Draft is a framework for easily building reliable, efficient, and scalable distributed systems. It contains all the necessary building blocks like a microservice chassis, service discovery, database connections, messaging and eventing systems, and much more. Building a good distributed system shouldn't be hard. Draft makes it easy by providing a set of tools that make building distributed systems easier.

Components of Draft

Blueprint

Blueprint is a core service that provides both a service registry and a generic key/value store for dynamic service configuration. All processes in a Draft cluster register themselves with Blueprint at startup so that Blueprint can manage all service configuration and provide a single view into the status of the cluster.

Catalyst

Catalyst is a core service that acts as the primary message broker, and actor system. Services, and clients can Produce and Consume CloudEvent messages. Currently a simple Broadcast message delivery is implemented so each Consumer of the same channel will receive the message at the same time.

Fuse

Fuse is a core service that enabled routing between Draft processes as well as ingress into the cluster. It manages an installation of Envoy to route requests from clients to services.

Chassis

The Draft Chassis provides all the necessary pieces to create Draft processes (services). It is a Go module that handles service registration to Blueprint, configuration management, graceful shutdowns, messaging protocols, and much more. The Chassis also implements a plugin system to support any type of required integration. Many of these are supported out-of-the-box like Postgres or NATS, but you can also implement your own. These plugins can be used to integration with custom providers for message brokers, loggers, databases, secret vaults, and more.

dctl

dctl is a command line tool that provides a set of commands to simplify working with a Draft system. It performs tasks like building protobufs, running services locally, and managing local infrastructure.

Project Structure

Here are some simple descriptions of what you'll find in each directory:

  • api: Definitions of data structures, RPC interfaces, event specifications, and more.
  • deployments: Configuration for deploying the Draft cluster and (optionally) its external service dependencies.
  • pipelines: Definitions of pipelines (CI/CD) which build, test, and deploy Draft.
  • pkg: Reusable packages that are shared between services. For example, the Draft Chassis which is used by all Golang-based Draft services.
  • services: Service code grouped into domains. For example, the services/core/ contains the code for the core Draft services Blueprint and Fuse.
  • tests: Functional tests used to make sure features are functioning with each release end to end.
  • tools: Clients and tooling for working on Draft systems. For example, the Draft CLI (dctl).

Getting Started

Prerequisites

  • Go v1.21 (we suggest using gvm for easier version management)
  • Docker
  • Kubernetes (this is for running testing suites locally: if on Mac or Windows you can use the Kubernetes engine built into Docker Desktop)

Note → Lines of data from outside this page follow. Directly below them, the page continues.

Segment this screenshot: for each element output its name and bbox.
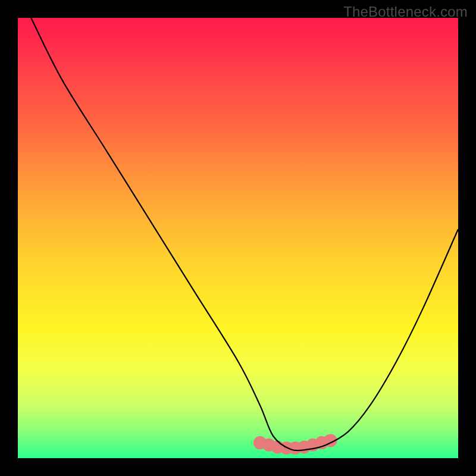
plot-area [18,18,458,458]
bottleneck-curve [31,18,458,450]
curve-svg [18,18,458,458]
chart-frame: TheBottleneck.com [0,0,476,476]
marker-group [253,434,337,455]
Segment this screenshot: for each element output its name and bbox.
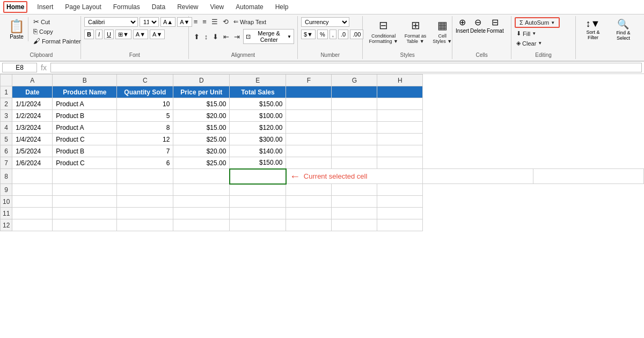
row-header-12[interactable]: 12 — [1, 219, 12, 231]
cell-G1[interactable] — [332, 86, 377, 98]
cell-C2[interactable]: 10 — [117, 98, 173, 110]
cell-A7[interactable]: 1/6/2024 — [12, 157, 53, 169]
col-header-a[interactable]: A — [12, 75, 53, 86]
cut-button[interactable]: ✂ Cut — [32, 17, 83, 26]
cell-F10[interactable] — [286, 196, 332, 208]
cell-H2[interactable] — [377, 98, 423, 110]
fill-button[interactable]: ⬇ Fill ▼ — [515, 30, 538, 38]
menu-automate[interactable]: Automate — [233, 2, 265, 12]
align-bottom-button[interactable]: ⬇ — [211, 32, 220, 41]
menu-page-layout[interactable]: Page Layout — [63, 2, 103, 12]
cell-D7[interactable]: $25.00 — [173, 157, 230, 169]
cell-H1[interactable] — [377, 86, 423, 98]
cell-A3[interactable]: 1/2/2024 — [12, 110, 53, 122]
cell-D4[interactable]: $15.00 — [173, 122, 230, 134]
copy-button[interactable]: ⎘ Copy — [32, 27, 83, 36]
col-header-f[interactable]: F — [286, 75, 332, 86]
menu-help[interactable]: Help — [273, 2, 291, 12]
font-size-select[interactable]: 11 — [140, 17, 159, 27]
col-header-e[interactable]: E — [230, 75, 286, 86]
cell-D1[interactable]: Price per Unit — [173, 86, 230, 98]
decrease-indent-button[interactable]: ⇤ — [222, 32, 231, 41]
decrease-decimal-button[interactable]: .0 — [338, 30, 348, 39]
cell-C1[interactable]: Quantity Sold — [117, 86, 173, 98]
cell-A1[interactable]: Date — [12, 86, 53, 98]
cell-D2[interactable]: $15.00 — [173, 98, 230, 110]
cell-B6[interactable]: Product B — [53, 145, 117, 157]
cell-C3[interactable]: 5 — [117, 110, 173, 122]
cell-D5[interactable]: $25.00 — [173, 134, 230, 145]
cell-A5[interactable]: 1/4/2024 — [12, 134, 53, 145]
cell-G8[interactable] — [423, 169, 533, 184]
cell-D3[interactable]: $20.00 — [173, 110, 230, 122]
cell-A12[interactable] — [12, 219, 53, 231]
font-grow-button[interactable]: A▲ — [160, 17, 175, 27]
row-header-9[interactable]: 9 — [1, 184, 12, 196]
cell-H9[interactable] — [377, 184, 423, 196]
cell-F5[interactable] — [286, 134, 332, 145]
cell-B11[interactable] — [53, 208, 117, 219]
cell-H12[interactable] — [377, 219, 423, 231]
cell-A10[interactable] — [12, 196, 53, 208]
cell-D9[interactable] — [173, 184, 230, 196]
border-button[interactable]: ⊞▼ — [115, 30, 131, 39]
cell-G11[interactable] — [332, 208, 377, 219]
cell-F9[interactable] — [286, 184, 332, 196]
italic-button[interactable]: I — [96, 30, 103, 39]
cell-D12[interactable] — [173, 219, 230, 231]
increase-indent-button[interactable]: ⇥ — [232, 32, 241, 41]
cell-F11[interactable] — [286, 208, 332, 219]
format-as-table-button[interactable]: ⊞ Format asTable ▼ — [402, 17, 429, 46]
conditional-formatting-button[interactable]: ⊟ ConditionalFormatting ▼ — [366, 17, 400, 46]
cell-H5[interactable] — [377, 134, 423, 145]
cell-F4[interactable] — [286, 122, 332, 134]
cell-B1[interactable]: Product Name — [53, 86, 117, 98]
cell-C5[interactable]: 12 — [117, 134, 173, 145]
col-header-h[interactable]: H — [377, 75, 423, 86]
col-header-d[interactable]: D — [173, 75, 230, 86]
menu-data[interactable]: Data — [150, 2, 167, 12]
format-button[interactable]: ⊟ Format — [487, 17, 504, 34]
cell-B10[interactable] — [53, 196, 117, 208]
cell-B3[interactable]: Product B — [53, 110, 117, 122]
align-middle-button[interactable]: ↕ — [203, 32, 210, 41]
col-header-c[interactable]: C — [117, 75, 173, 86]
cell-C4[interactable]: 8 — [117, 122, 173, 134]
cell-G10[interactable] — [332, 196, 377, 208]
cell-E1[interactable]: Total Sales — [230, 86, 286, 98]
clear-button[interactable]: ◈ Clear ▼ — [515, 39, 544, 47]
increase-decimal-button[interactable]: .00 — [350, 30, 363, 39]
row-header-1[interactable]: 1 — [1, 86, 12, 98]
row-header-2[interactable]: 2 — [1, 98, 12, 110]
cell-F7[interactable] — [286, 157, 332, 169]
autosum-button[interactable]: Σ AutoSum ▼ — [518, 19, 557, 26]
cell-H3[interactable] — [377, 110, 423, 122]
cell-G7[interactable] — [332, 157, 377, 169]
cell-C10[interactable] — [117, 196, 173, 208]
number-format-select[interactable]: Currency — [301, 17, 349, 27]
cell-C11[interactable] — [117, 208, 173, 219]
currency-button[interactable]: $▼ — [301, 30, 316, 39]
cell-C8[interactable] — [117, 169, 173, 184]
cell-G4[interactable] — [332, 122, 377, 134]
cell-E11[interactable] — [230, 208, 286, 219]
col-header-g[interactable]: G — [332, 75, 377, 86]
align-top-button[interactable]: ⬆ — [192, 32, 201, 41]
row-header-3[interactable]: 3 — [1, 110, 12, 122]
cell-H7[interactable] — [377, 157, 423, 169]
cell-C7[interactable]: 6 — [117, 157, 173, 169]
cell-A2[interactable]: 1/1/2024 — [12, 98, 53, 110]
cell-H11[interactable] — [377, 208, 423, 219]
percent-button[interactable]: % — [317, 30, 328, 39]
cell-C12[interactable] — [117, 219, 173, 231]
cell-H10[interactable] — [377, 196, 423, 208]
cell-E4[interactable]: $120.00 — [230, 122, 286, 134]
cell-G5[interactable] — [332, 134, 377, 145]
cell-B9[interactable] — [53, 184, 117, 196]
cell-F6[interactable] — [286, 145, 332, 157]
row-header-11[interactable]: 11 — [1, 208, 12, 219]
cell-A9[interactable] — [12, 184, 53, 196]
menu-view[interactable]: View — [208, 2, 226, 12]
cell-E3[interactable]: $100.00 — [230, 110, 286, 122]
row-header-8[interactable]: 8 — [1, 169, 12, 184]
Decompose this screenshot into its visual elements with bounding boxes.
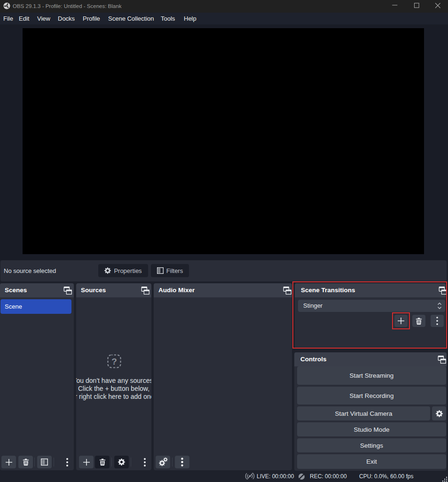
svg-text:?: ? (111, 357, 117, 366)
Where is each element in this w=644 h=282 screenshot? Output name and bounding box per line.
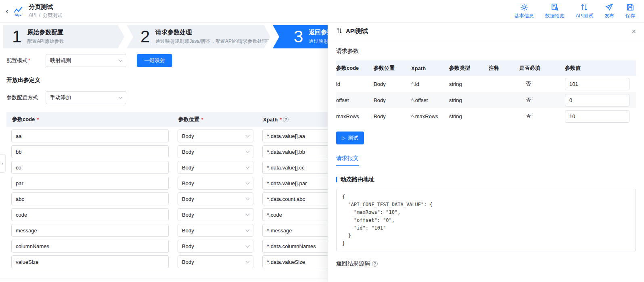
close-icon[interactable]: × bbox=[631, 28, 636, 35]
param-position-select[interactable]: Body bbox=[178, 192, 253, 205]
required-asterisk: * bbox=[280, 117, 282, 123]
chevron-down-icon bbox=[246, 259, 250, 263]
cell-code: id bbox=[336, 81, 374, 87]
step-subtitle: 配置API原始参数 bbox=[27, 38, 64, 45]
param-position-select[interactable]: Body bbox=[178, 130, 253, 142]
cell-code: maxRows bbox=[336, 113, 374, 119]
param-value-input[interactable] bbox=[565, 110, 629, 123]
paper-plane-icon bbox=[605, 3, 613, 11]
save-label: 保存 bbox=[625, 13, 635, 19]
param-code-input[interactable] bbox=[11, 192, 169, 205]
param-position-select[interactable]: Body bbox=[178, 255, 253, 268]
step-title: 请求参数处理 bbox=[155, 29, 276, 36]
step-1-original-params[interactable]: 1 原始参数配置 配置API原始参数 bbox=[3, 25, 124, 48]
chevron-down-icon bbox=[246, 149, 250, 153]
param-value-input[interactable] bbox=[565, 78, 629, 90]
cell-type: string bbox=[449, 113, 489, 119]
back-button[interactable]: ‹ bbox=[5, 7, 9, 16]
section-accent-bar bbox=[336, 177, 337, 182]
cell-position: Body bbox=[374, 81, 411, 87]
drawer-body: 请求参数 参数code 参数位置 Xpath 参数类型 注释 是否必填 参数值 … bbox=[328, 40, 644, 282]
gear-icon bbox=[520, 3, 528, 11]
result-source-help-icon[interactable]: ? bbox=[372, 261, 378, 267]
col-header-xpath: Xpath bbox=[411, 65, 449, 71]
app-logo: SQL bbox=[13, 6, 23, 16]
request-params-table: 参数code 参数位置 Xpath 参数类型 注释 是否必填 参数值 id Bo… bbox=[336, 61, 636, 124]
publish-button[interactable]: 发布 bbox=[604, 3, 614, 19]
chevron-down-icon bbox=[246, 196, 250, 200]
result-source-row: 返回结果源码 ? bbox=[336, 260, 636, 267]
cell-required: 否 bbox=[519, 80, 565, 88]
param-value-input[interactable] bbox=[565, 94, 629, 107]
page-title: 分页测试 bbox=[29, 3, 62, 11]
api-test-drawer: API测试 × 请求参数 参数code 参数位置 Xpath 参数类型 注释 是… bbox=[328, 23, 644, 282]
save-icon bbox=[626, 3, 634, 11]
param-position-select[interactable]: Body bbox=[178, 145, 253, 158]
drawer-header: API测试 × bbox=[328, 23, 644, 40]
request-params-table-header: 参数code 参数位置 Xpath 参数类型 注释 是否必填 参数值 bbox=[336, 61, 636, 76]
cell-xpath: ^.offset bbox=[411, 97, 449, 103]
param-code-input[interactable] bbox=[11, 208, 169, 221]
cell-position: Body bbox=[374, 97, 411, 103]
param-position-select[interactable]: Body bbox=[178, 240, 253, 253]
dynamic-route-title: 动态路由地址 bbox=[341, 176, 374, 183]
api-test-label: API测试 bbox=[576, 13, 593, 19]
param-code-input[interactable] bbox=[11, 177, 169, 190]
api-test-icon bbox=[580, 3, 588, 11]
chevron-down-icon bbox=[246, 165, 250, 169]
dynamic-route-title-row: 动态路由地址 bbox=[336, 176, 636, 183]
param-position-select[interactable]: Body bbox=[178, 161, 253, 174]
chevron-down-icon bbox=[246, 212, 250, 216]
table-row: offset Body ^.offset string 否 bbox=[336, 92, 636, 108]
save-button[interactable]: 保存 bbox=[625, 3, 635, 19]
cell-code: offset bbox=[336, 97, 374, 103]
cell-xpath: ^.maxRows bbox=[411, 113, 449, 119]
data-preview-button[interactable]: 数据预览 bbox=[545, 3, 565, 19]
param-code-input[interactable] bbox=[11, 161, 169, 174]
col-header-value: 参数值 bbox=[565, 65, 636, 72]
param-position-select[interactable]: Body bbox=[178, 208, 253, 221]
param-method-select[interactable]: 手动添加 bbox=[46, 91, 126, 104]
step-title: 原始参数配置 bbox=[27, 29, 64, 36]
param-position-select[interactable]: Body bbox=[178, 177, 253, 190]
config-mode-value: 映射规则 bbox=[50, 57, 71, 64]
step-2-request-params[interactable]: 2 请求参数处理 通过映射规则或Java/脚本，配置API的请求参数处理逻辑 bbox=[127, 25, 270, 48]
param-position-select[interactable]: Body bbox=[178, 224, 253, 237]
step-subtitle: 通过映射规则或Java/脚本，配置API的请求参数处理逻辑 bbox=[155, 38, 276, 45]
param-method-value: 手动添加 bbox=[50, 94, 71, 101]
xpath-help-icon[interactable]: ? bbox=[283, 117, 289, 122]
breadcrumb-separator: / bbox=[39, 12, 40, 19]
swap-arrows-icon bbox=[336, 27, 343, 35]
param-code-input[interactable] bbox=[11, 255, 169, 268]
param-code-input[interactable] bbox=[11, 240, 169, 253]
basic-info-label: 基本信息 bbox=[514, 13, 534, 19]
publish-label: 发布 bbox=[604, 13, 614, 19]
config-mode-select[interactable]: 映射规则 bbox=[46, 54, 126, 67]
breadcrumb-current: 分页测试 bbox=[43, 12, 62, 19]
cell-xpath: ^.id bbox=[411, 81, 449, 87]
breadcrumb-api[interactable]: API bbox=[29, 12, 36, 19]
request-body-code-block: { "API_CONF_TEST_DATA_VALUE": { "maxRows… bbox=[336, 189, 636, 251]
tab-request-body[interactable]: 请求报文 bbox=[336, 155, 359, 166]
param-code-input[interactable] bbox=[11, 145, 169, 158]
step-number: 2 bbox=[140, 28, 150, 45]
required-asterisk: * bbox=[28, 57, 30, 63]
col-header-required: 是否必填 bbox=[519, 65, 565, 72]
param-method-label: 参数配置方式 bbox=[6, 94, 46, 101]
chevron-down-icon bbox=[119, 58, 123, 62]
sidebar-collapse-handle[interactable]: ‹ bbox=[0, 154, 6, 173]
run-test-button[interactable]: ▷ 测试 bbox=[336, 132, 364, 144]
chevron-down-icon bbox=[246, 180, 250, 184]
basic-info-button[interactable]: 基本信息 bbox=[514, 3, 534, 19]
col-header-code: 参数code bbox=[336, 65, 374, 72]
param-code-input[interactable] bbox=[11, 224, 169, 237]
one-key-map-button[interactable]: 一键映射 bbox=[137, 54, 172, 67]
col-header-code: 参数code* bbox=[6, 116, 173, 123]
cell-position: Body bbox=[374, 113, 411, 119]
param-code-input[interactable] bbox=[11, 130, 169, 142]
data-preview-icon bbox=[551, 3, 559, 11]
api-test-button[interactable]: API测试 bbox=[576, 3, 593, 19]
chevron-down-icon bbox=[246, 243, 250, 247]
col-header-comment: 注释 bbox=[489, 65, 519, 72]
cell-required: 否 bbox=[519, 113, 565, 120]
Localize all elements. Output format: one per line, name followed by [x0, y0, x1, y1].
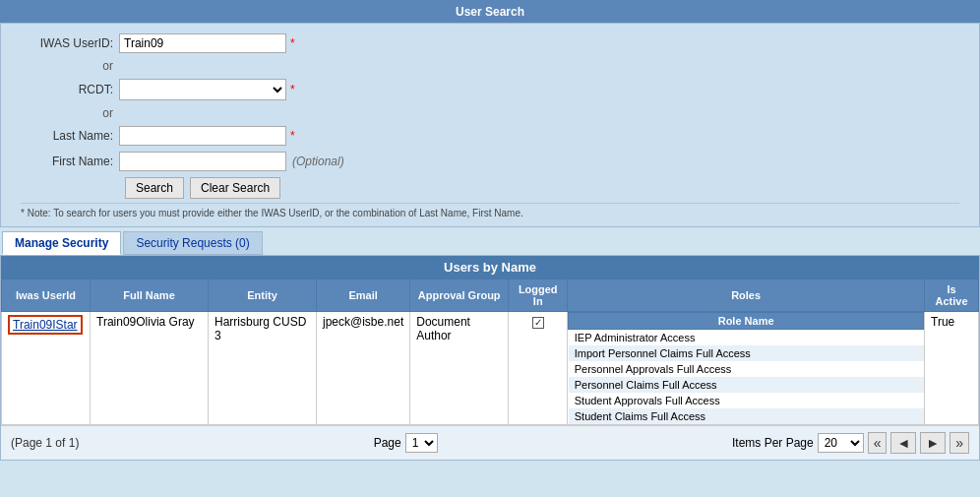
- or-label-1: or: [21, 59, 119, 73]
- logged-in-checkbox: [532, 317, 544, 329]
- optional-label: (Optional): [292, 155, 344, 168]
- iwas-required-star: *: [290, 36, 295, 50]
- table-header-row: Iwas UserId Full Name Entity Email Appro…: [2, 280, 979, 312]
- rcdt-label: RCDT:: [21, 83, 119, 96]
- cell-roles: Role NameIEP Administrator AccessImport …: [568, 312, 925, 425]
- col-header-approval: Approval Group: [410, 280, 509, 312]
- firstname-label: First Name:: [21, 155, 119, 168]
- roles-col-header: Role Name: [569, 313, 924, 330]
- tab-manage-security-label: Manage Security: [15, 236, 108, 250]
- iwas-row: IWAS UserID: *: [21, 33, 959, 53]
- cell-approval-group: Document Author: [410, 312, 509, 425]
- users-table: Iwas UserId Full Name Entity Email Appro…: [1, 279, 979, 425]
- col-header-loggedin: Logged In: [509, 280, 568, 312]
- items-per-page-select[interactable]: 20 50 100: [818, 433, 864, 453]
- prev-page-button[interactable]: ◄: [890, 432, 916, 454]
- note-text: * Note: To search for users you must pro…: [21, 203, 959, 218]
- or-label-2: or: [21, 106, 119, 120]
- col-header-fullname: Full Name: [91, 280, 209, 312]
- rcdt-row: RCDT: *: [21, 79, 959, 100]
- role-item: Import Personnel Claims Full Access: [569, 345, 924, 361]
- page-info: (Page 1 of 1): [11, 436, 79, 450]
- search-button[interactable]: Search: [125, 177, 184, 199]
- col-header-roles: Roles: [568, 280, 925, 312]
- tabs-area: Manage Security Security Requests (0): [0, 231, 980, 255]
- lastname-label: Last Name:: [21, 129, 119, 143]
- table-row: Train09IStarTrain09Olivia GrayHarrisburg…: [2, 312, 979, 425]
- role-item: Personnel Claims Full Access: [569, 377, 924, 393]
- lastname-required-star: *: [290, 129, 295, 143]
- role-item: IEP Administrator Access: [569, 330, 924, 346]
- col-header-active: Is Active: [925, 280, 979, 312]
- role-item: Student Claims Full Access: [569, 408, 924, 424]
- tab-security-requests[interactable]: Security Requests (0): [123, 231, 262, 255]
- page-select[interactable]: 1: [405, 433, 438, 453]
- iwas-label: IWAS UserID:: [21, 36, 119, 50]
- clear-search-button[interactable]: Clear Search: [190, 177, 280, 199]
- page-header: User Search: [0, 0, 980, 23]
- col-header-userid: Iwas UserId: [2, 280, 91, 312]
- page-title: User Search: [456, 5, 524, 19]
- role-item: Student Approvals Full Access: [569, 393, 924, 408]
- role-item: Personnel Approvals Full Access: [569, 361, 924, 377]
- pagination-row: (Page 1 of 1) Page 1 Items Per Page 20 5…: [1, 425, 979, 460]
- button-row: Search Clear Search: [21, 177, 959, 199]
- cell-is-active: True: [925, 312, 979, 425]
- lastname-input[interactable]: [119, 126, 286, 146]
- cell-entity: Harrisburg CUSD 3: [209, 312, 317, 425]
- page-label: Page: [374, 436, 401, 450]
- items-controls: Items Per Page 20 50 100 « ◄ ► »: [732, 432, 969, 454]
- firstname-input[interactable]: [119, 152, 286, 171]
- cell-logged-in: [509, 312, 568, 425]
- cell-email: jpeck@isbe.net: [317, 312, 410, 425]
- first-page-button[interactable]: «: [868, 432, 888, 454]
- firstname-row: First Name: (Optional): [21, 152, 959, 171]
- rcdt-select[interactable]: [119, 79, 286, 100]
- tab-security-requests-label: Security Requests (0): [136, 236, 249, 250]
- or-row-1: or: [21, 59, 959, 73]
- iwas-input[interactable]: [119, 33, 286, 53]
- page-controls: Page 1: [374, 433, 438, 453]
- rcdt-required-star: *: [290, 83, 295, 96]
- items-per-page-label: Items Per Page: [732, 436, 814, 450]
- last-page-button[interactable]: »: [949, 432, 969, 454]
- tab-manage-security[interactable]: Manage Security: [2, 231, 121, 255]
- col-header-entity: Entity: [209, 280, 317, 312]
- main-content: Users by Name Iwas UserId Full Name Enti…: [0, 255, 980, 461]
- lastname-row: Last Name: *: [21, 126, 959, 146]
- roles-table: Role NameIEP Administrator AccessImport …: [568, 312, 924, 424]
- next-page-button[interactable]: ►: [920, 432, 946, 454]
- userid-link[interactable]: Train09IStar: [8, 315, 83, 335]
- search-form-area: IWAS UserID: * or RCDT: * or Last Name: …: [0, 23, 980, 227]
- table-title: Users by Name: [1, 256, 979, 279]
- or-row-2: or: [21, 106, 959, 120]
- cell-fullname: Train09Olivia Gray: [91, 312, 209, 425]
- col-header-email: Email: [317, 280, 410, 312]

You'll need the dctl CLI tool to work with everything in Draft. Let's install it now:

go install github.com/steady-bytes/draft/tools/dctl@latest

We'll need to import this project as a usable context into dctl so it can manage things for us. After cloning the repo run the below command from the root of the repo:

dctl context import

Now you can set up your local environment:

# initialize and start local infrastructure using Docker
dctl infra init
dctl infra start

# initialize and do a first generation of the API
dctl api init
dctl api build

# test run some domains
dctl run --domains core,examples

Future Components

Foundation

  • Content Delivery Network: Most applications need to store files from .pdf's to .mov files. The file host will control the life cycle of assets that will be used by the system.

Future Ideas

  • Command Handler: The interface to invoke a command, or a write to the system.
  • Query Handler: The interface to gather information from the system
  • Event Store: The means to which each event is emitted (stored, and forwarded). It's a similar concept to the write ahead log for all the events in the system. The underlying storage facility has yet to be determined, however ScyllaDB or ClickHouse are the first two in the running. I like the idea of ClickHouse because the system will most likely already have an instance of this because of what will be used for logging. It's basically a wrapper around a message bus, or message queue. In the case of draft we are using red panda it's a kafka replacement rewritten in c++.

Integrated Components (future)

  • Application Router: The public entrypoint to the system. This component uses the envoy proxy with either static, or dynamic configuration.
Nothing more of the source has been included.